"Home"

17 10 10
                                    

Pria itu sudah berdiri di kerumunan orang-orang di pintu kedatangan bandara. Dia berdiri paling depan dan melambaikan tangannya ketika melihat Zeze berjalan keluar. Iya, dia pria yang sangat aku rindukan, dia bukan Wahid, juga bukan Putra tapi "Ayah"

Dari Zeze kecil hingga sekarang tidak pernah sekalipun Ayah yang namanya tidak menjemput, tidak mengantar, bahkan saat main di taman bermain waktu usia 13 tahun bersama Naumi, karena antrian yang panjang Ayah selalu menunggu diluar antrian untuk memastikan bahwa Zeze dan Naumi baik-baik saja. Bahkan sampai sekarang, Ayah masih tetap menjaga Zeze dan Naumi meski sudah di luar pulau Sumatera. Kadang Ayah telpon, video call, atau kirim pesan singkat setiap hari.
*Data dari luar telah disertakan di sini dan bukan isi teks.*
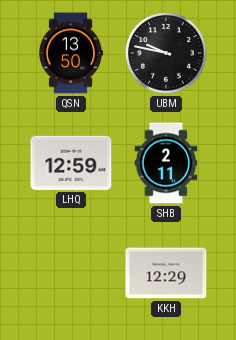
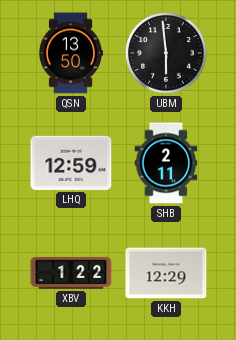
UBM: 9:47 -> 5:59
XBV: none -> 1:22
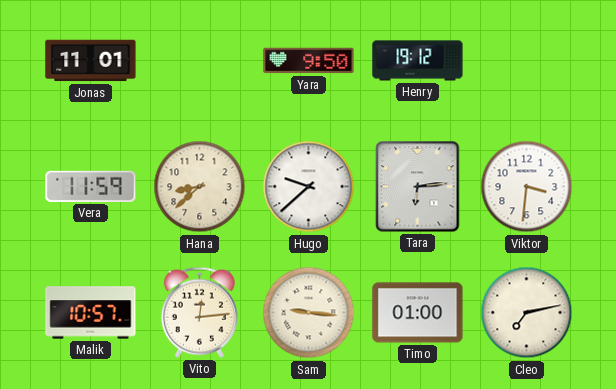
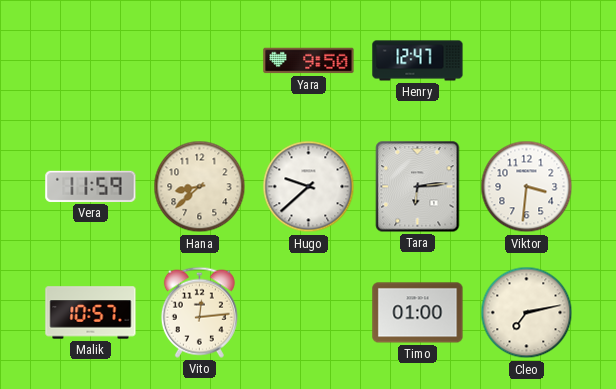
Jonas: 11:01 -> none
Henry: 19:12 -> 12:47
Sam: 9:16 -> none
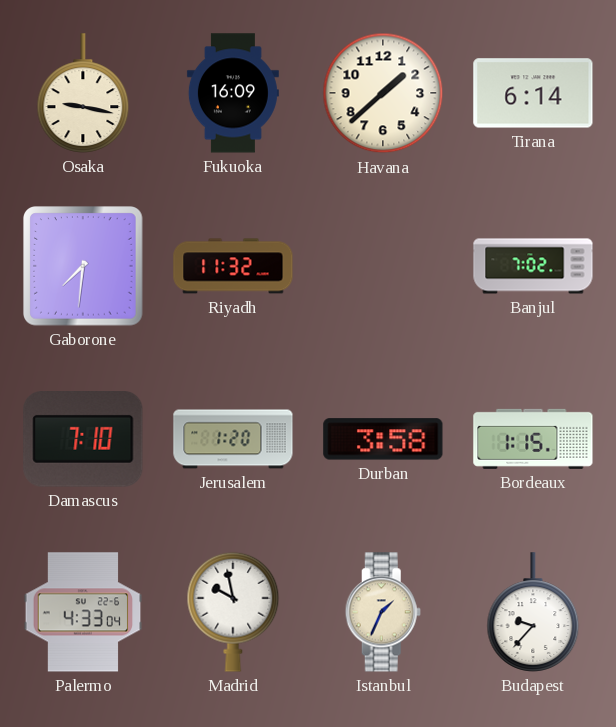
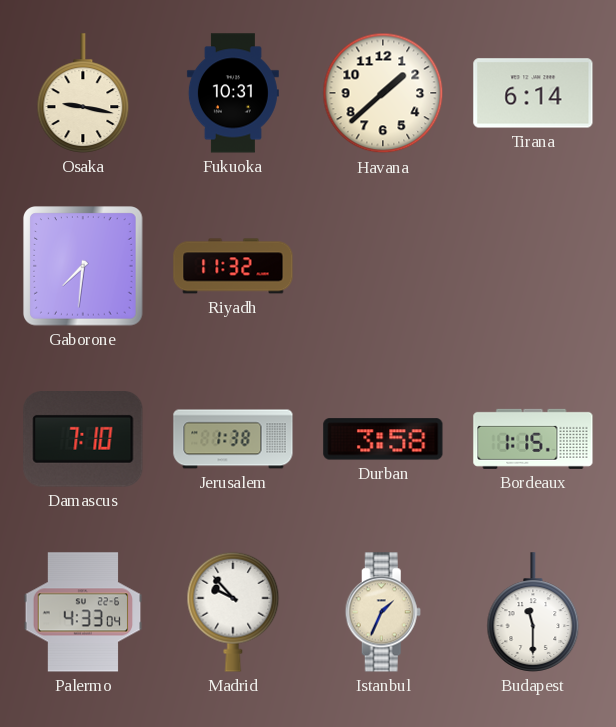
Fukuoka: 16:09 -> 10:31
Banjul: 7:02 -> none
Jerusalem: 1:20 -> 1:38
Madrid: 9:58 -> 9:53
Budapest: 9:37 -> 11:30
Bagaimana tidak, Zeze dan Naumi tidak punya kakak laki-laki, jadi Ayah yang selalu ada di samping Zeze dan Naumi sebagai Ayah dan juga kakak laki-laki yang selalu siap menjaga.

Ayah sudah menunggu di bandara Padang bahkan disaat pesawat Zeze dan Naumi dari Jakarta belum takeoff, pria mana coba yang bisa mencintai dan tulus kepada Zeze selain Ayah?.
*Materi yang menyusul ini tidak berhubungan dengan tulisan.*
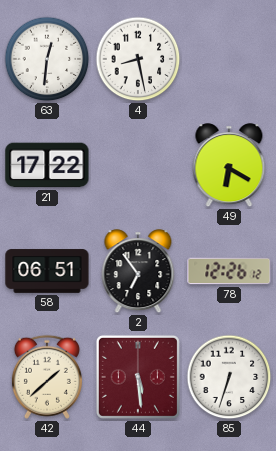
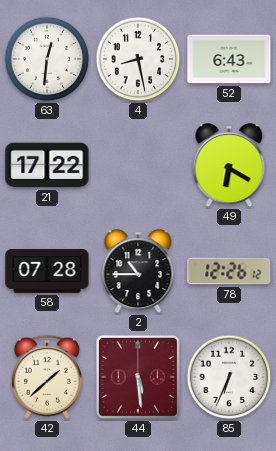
52: none -> 6:43
58: 06:51 -> 07:28
2: 6:54 -> 10:45
85: 6:33 -> 6:34
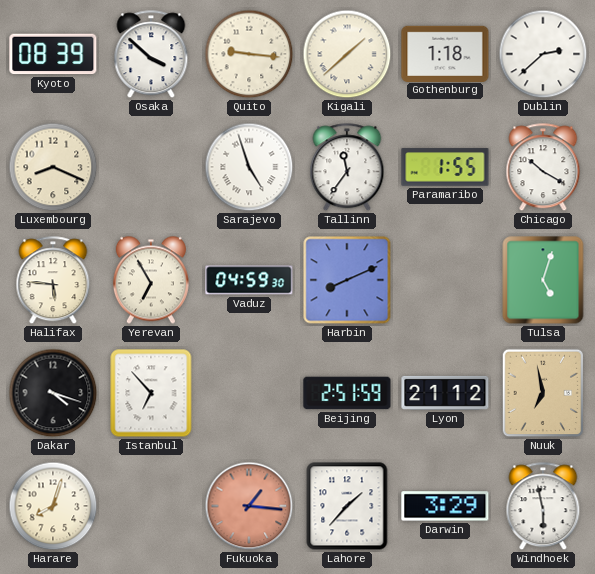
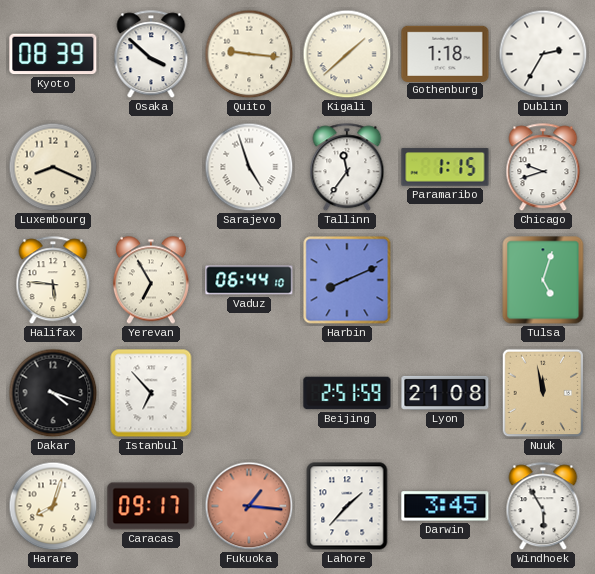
Dublin: 2:38 -> 2:35
Paramaribo: 1:55 -> 1:15
Chicago: 10:20 -> 9:42
Vaduz: 04:59 -> 06:44
Lyon: 21:12 -> 21:08
Nuuk: 6:58 -> 11:58
Caracas: none -> 09:17
Darwin: 3:29 -> 3:45
Windhoek: 5:58 -> 5:55
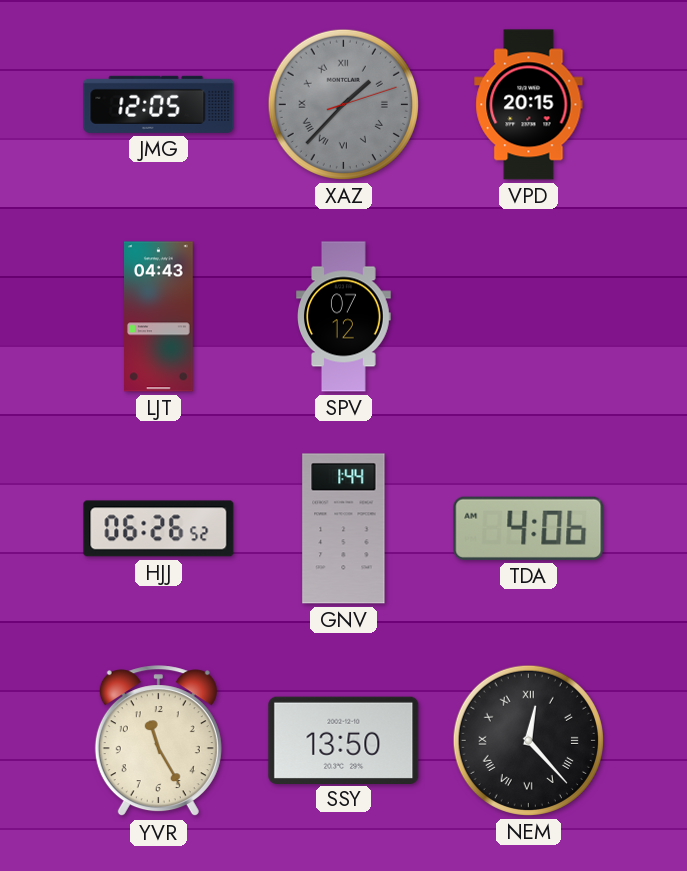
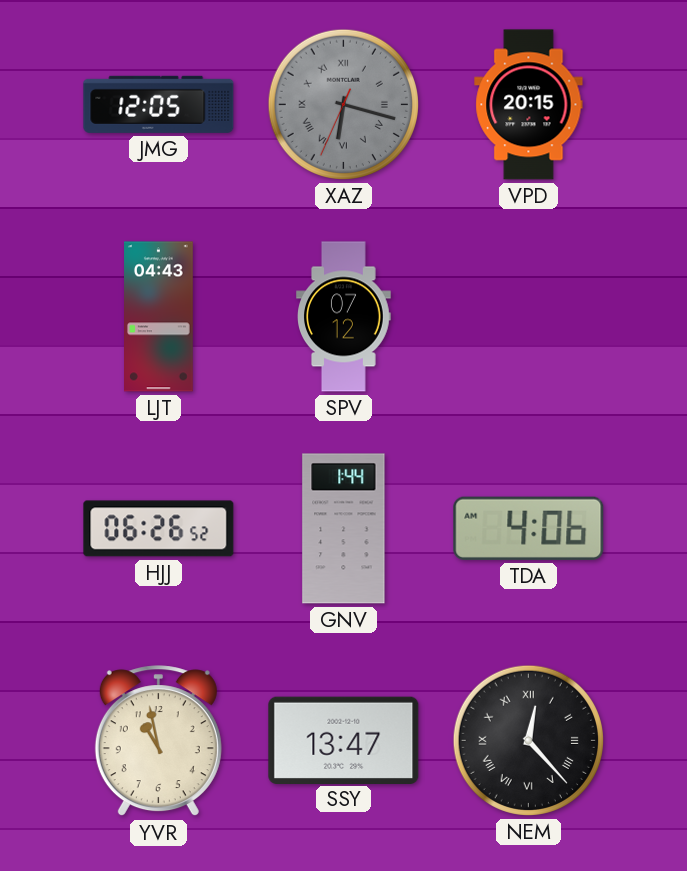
XAZ: 1:37 -> 6:17
YVR: 11:25 -> 10:58
SSY: 13:50 -> 13:47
Zeze dan Naumi berjalan menuju Ayah, salaman dan Ayah mengelus kepala dua putrinya dengan lembut "Anak Ayah sudah gede ya" menatap dengan mata berkaca-kaca. "Please yah jangan nangis sekarang!" Bathin Zeze

    Semua barang bawaan Zeze dan Naumi sudah berada di atas mobil. Setelah menjemput Naumi dan Zeze, kemudian makan malam dan melanjutkan perjalanann menuju rumah. Untuk daerah Sumatera, jarak dari kabupaten dan kota bisa berjam-jam tanpa macet. Zeze tinggal di Payakumbuh, yang berjarak kurang lebih enam jam dari bandara minangkabau.

    Dalam perjalanan pulang, Zeze dan Naumi tidak tidur sedikitpun, melainkan bercanda dan berbicara sama Ayah, mengenai kehidupan di Jakarta, bagaimana kuliah Naumi, teman Naumi serta kerjaan Zeze dan rekan kerjanya, hingga pertanyaan Ayah membuat Zeze kaget dan bingung.
"Teman kamu gak di ajak Ze?"

"Teman yang mana yah? Di rumah sakit teman semua" Zeze tersenyum kaku dan menatap Naumi.
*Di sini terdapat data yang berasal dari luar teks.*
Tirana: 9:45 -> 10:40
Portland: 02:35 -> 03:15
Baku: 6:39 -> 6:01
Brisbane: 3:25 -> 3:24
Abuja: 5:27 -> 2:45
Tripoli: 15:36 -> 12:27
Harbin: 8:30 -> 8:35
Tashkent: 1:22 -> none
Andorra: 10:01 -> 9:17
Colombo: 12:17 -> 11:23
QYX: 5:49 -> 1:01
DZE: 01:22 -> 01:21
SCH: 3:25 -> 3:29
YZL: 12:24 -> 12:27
"Itu teman deket kamu yang di Jakarta, padahal ayah mau beliin tiket pulang"

"Tiket pulang? Lah, tiket datangnya mana?" Tidak salah lagi, ini pasti yang dimaksud ayah Putra, satu bulan setelah deket dan akrab bersama Putra, dan Putra mengungkapkan perasaannya, tiba-tiba Zeze bercerita pada Bunda mengenai Putra. Aneh memang, empat tahun pacaran bersama Wahid tidak pernah sekalipun yang namanya Zeze curhat, cerita dan minta izin sama bunda. "Ayah tau dari Bunda ya?" Zeze cemberut dan menatap Ayah tajam.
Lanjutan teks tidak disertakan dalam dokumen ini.